Set down exactly the stretch of lines below that opens at the line containing "Plan ontwikkelen voor" and continues through the last line of the entries, and nothing else.

• [EXERCISE MATERIALS]
□ □ □

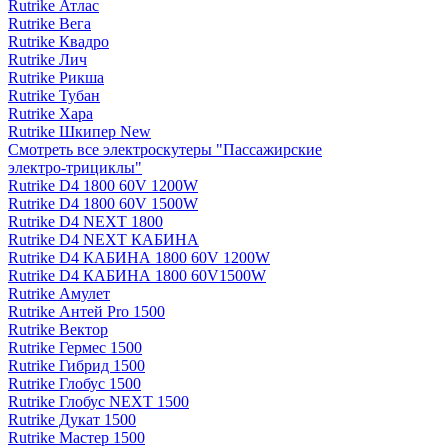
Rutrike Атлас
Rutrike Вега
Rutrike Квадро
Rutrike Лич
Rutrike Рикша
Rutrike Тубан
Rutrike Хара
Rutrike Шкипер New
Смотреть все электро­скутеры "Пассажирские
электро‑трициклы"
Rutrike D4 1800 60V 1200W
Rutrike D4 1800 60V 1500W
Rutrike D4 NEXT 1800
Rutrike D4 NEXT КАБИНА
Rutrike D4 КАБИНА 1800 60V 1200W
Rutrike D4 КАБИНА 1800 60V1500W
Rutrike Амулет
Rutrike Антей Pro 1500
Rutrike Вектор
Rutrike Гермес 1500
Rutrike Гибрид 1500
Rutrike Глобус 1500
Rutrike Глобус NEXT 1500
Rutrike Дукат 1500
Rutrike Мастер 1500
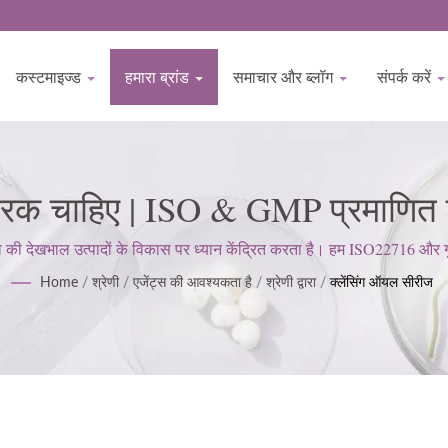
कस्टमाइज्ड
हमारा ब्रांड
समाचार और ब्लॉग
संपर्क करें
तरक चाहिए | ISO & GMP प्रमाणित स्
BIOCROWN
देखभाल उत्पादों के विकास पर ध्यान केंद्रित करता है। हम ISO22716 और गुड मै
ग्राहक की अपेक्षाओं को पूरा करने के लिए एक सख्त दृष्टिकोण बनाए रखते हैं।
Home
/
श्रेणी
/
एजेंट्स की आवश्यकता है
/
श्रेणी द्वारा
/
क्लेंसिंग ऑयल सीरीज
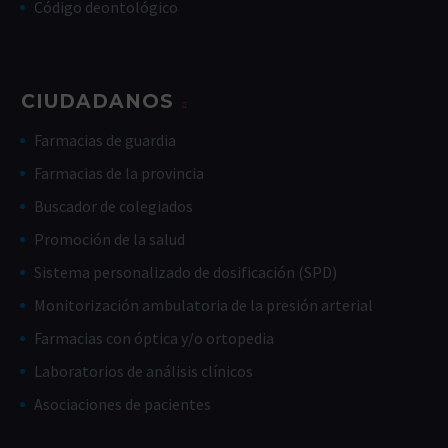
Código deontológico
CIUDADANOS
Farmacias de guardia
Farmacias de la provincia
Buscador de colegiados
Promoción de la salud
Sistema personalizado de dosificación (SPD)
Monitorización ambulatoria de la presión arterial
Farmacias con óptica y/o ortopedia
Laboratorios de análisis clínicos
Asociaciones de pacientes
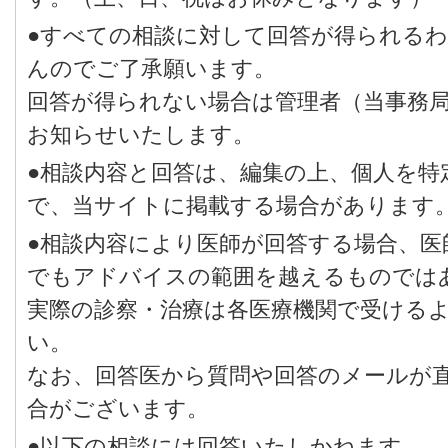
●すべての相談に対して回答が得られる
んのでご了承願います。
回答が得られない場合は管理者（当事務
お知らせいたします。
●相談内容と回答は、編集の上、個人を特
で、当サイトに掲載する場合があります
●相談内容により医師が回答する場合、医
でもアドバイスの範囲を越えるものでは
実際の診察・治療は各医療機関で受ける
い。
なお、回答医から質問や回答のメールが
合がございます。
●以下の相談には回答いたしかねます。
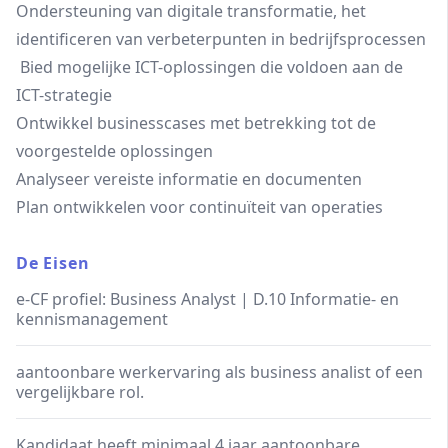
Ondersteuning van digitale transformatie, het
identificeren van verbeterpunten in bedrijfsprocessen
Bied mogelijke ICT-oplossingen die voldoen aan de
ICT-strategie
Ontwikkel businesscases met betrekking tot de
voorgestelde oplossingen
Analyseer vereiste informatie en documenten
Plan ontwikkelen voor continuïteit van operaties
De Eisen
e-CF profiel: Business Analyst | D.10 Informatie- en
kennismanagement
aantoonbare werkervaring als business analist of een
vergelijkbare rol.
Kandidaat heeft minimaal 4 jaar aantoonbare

□ □ □

• [WRITTEN ANSWER]
Plan ontwikkelen voor continuïteit van operaties
De Eisen
e-CF profiel: Business Analyst | D.10 Informatie- en
kennismanagement
aantoonbare werkervaring als business analist of een
vergelijkbare rol.
Kandidaat heeft minimaal 4 jaar aantoonbare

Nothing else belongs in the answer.